**Exercise details**
Copy all entries exactly, and wherever an entry holds a picture, leave that picture out.
--- Extracted information Enclosed Below ---
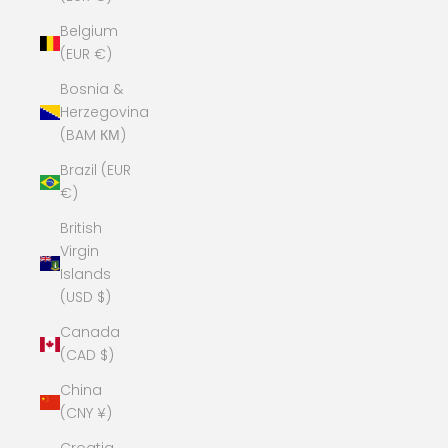
Belgium
(EUR €)
Bosnia &
Herzegovina
(BAM КМ)
Brazil (EUR
€)
British
Virgin
Islands
(USD $)
Canada
(CAD $)
China
(CNY ¥)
--- End of Enclosed Extracted information ---
**Solved exercise**
Belgium
(EUR €)
Bosnia &
Herzegovina
(BAM КМ)
Brazil (EUR
€)
British
Virgin
Islands
(USD $)
Canada
(CAD $)
China
(CNY ¥)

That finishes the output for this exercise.